*Work instructions*
Find the lines in the records that carry the word "güne". Copy each one.

*Given data*
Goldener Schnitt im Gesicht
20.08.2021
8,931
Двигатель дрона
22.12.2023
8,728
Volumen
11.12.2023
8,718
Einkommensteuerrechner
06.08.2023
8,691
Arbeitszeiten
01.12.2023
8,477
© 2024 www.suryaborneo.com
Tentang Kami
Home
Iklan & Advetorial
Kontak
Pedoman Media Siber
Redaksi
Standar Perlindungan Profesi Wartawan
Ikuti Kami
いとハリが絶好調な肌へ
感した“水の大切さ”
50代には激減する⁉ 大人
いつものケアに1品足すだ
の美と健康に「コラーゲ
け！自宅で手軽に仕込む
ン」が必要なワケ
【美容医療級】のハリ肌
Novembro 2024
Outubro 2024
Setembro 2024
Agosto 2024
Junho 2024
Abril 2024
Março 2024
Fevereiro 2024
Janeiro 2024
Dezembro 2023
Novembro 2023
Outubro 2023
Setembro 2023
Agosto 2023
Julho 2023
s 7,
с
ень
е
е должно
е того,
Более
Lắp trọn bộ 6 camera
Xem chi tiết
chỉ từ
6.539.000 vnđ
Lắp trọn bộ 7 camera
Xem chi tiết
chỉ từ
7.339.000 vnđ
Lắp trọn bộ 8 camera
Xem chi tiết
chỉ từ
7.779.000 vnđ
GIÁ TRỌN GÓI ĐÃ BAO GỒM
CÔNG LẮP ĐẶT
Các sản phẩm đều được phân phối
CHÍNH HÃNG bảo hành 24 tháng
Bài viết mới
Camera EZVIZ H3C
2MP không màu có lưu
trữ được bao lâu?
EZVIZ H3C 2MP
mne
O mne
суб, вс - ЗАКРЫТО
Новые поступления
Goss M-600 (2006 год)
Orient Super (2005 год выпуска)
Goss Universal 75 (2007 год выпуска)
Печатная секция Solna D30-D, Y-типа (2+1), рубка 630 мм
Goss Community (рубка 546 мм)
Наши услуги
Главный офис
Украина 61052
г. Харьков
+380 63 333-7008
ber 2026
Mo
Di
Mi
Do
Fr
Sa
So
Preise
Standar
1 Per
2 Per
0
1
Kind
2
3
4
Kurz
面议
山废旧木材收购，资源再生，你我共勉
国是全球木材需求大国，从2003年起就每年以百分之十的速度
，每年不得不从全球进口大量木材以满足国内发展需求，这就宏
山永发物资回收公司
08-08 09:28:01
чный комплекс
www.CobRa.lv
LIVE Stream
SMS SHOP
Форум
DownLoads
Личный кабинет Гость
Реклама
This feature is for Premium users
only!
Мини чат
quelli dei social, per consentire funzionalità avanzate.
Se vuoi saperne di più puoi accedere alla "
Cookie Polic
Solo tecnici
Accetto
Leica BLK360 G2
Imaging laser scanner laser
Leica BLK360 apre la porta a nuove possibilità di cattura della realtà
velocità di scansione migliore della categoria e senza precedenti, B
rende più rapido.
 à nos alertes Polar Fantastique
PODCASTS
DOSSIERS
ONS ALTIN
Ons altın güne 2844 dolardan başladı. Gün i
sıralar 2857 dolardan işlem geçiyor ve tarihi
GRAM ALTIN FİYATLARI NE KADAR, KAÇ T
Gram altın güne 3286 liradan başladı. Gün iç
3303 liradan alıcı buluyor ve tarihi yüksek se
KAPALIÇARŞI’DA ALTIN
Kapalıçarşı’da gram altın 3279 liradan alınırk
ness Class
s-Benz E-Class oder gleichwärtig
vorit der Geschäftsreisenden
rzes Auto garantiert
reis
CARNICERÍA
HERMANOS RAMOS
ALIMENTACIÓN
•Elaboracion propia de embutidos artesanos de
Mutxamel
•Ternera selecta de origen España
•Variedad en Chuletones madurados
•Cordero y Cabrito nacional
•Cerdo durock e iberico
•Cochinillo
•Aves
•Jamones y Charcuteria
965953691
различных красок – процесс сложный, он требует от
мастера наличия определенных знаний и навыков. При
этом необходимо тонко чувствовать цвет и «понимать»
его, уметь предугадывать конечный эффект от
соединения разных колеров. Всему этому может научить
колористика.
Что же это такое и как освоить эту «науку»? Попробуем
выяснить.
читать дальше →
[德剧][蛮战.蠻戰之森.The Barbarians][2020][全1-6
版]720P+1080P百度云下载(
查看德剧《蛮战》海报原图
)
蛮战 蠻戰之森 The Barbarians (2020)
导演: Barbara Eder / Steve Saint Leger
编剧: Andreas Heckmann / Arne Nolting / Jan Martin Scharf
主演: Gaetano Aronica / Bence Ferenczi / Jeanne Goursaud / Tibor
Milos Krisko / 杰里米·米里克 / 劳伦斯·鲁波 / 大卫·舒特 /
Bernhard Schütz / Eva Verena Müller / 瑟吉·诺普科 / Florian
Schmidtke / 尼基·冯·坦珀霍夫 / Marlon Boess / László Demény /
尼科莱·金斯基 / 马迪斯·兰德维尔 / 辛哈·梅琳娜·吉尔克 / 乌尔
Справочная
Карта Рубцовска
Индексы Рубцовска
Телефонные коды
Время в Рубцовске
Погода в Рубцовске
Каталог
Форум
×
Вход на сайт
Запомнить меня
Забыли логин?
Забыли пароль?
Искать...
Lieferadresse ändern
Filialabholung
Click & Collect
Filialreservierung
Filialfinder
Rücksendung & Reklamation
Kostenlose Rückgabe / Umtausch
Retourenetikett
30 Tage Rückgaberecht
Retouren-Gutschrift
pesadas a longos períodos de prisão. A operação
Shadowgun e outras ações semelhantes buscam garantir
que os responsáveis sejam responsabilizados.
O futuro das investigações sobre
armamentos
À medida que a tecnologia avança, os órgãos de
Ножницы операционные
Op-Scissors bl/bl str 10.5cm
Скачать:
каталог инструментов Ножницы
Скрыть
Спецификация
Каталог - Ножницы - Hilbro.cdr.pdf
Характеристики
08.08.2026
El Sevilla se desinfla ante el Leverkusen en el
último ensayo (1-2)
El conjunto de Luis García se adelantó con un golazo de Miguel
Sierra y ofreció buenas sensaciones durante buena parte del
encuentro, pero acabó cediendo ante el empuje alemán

*Answer section*
Ons altın güne 2844 dolardan başladı. Gün i
Gram altın güne 3286 liradan başladı. Gün iç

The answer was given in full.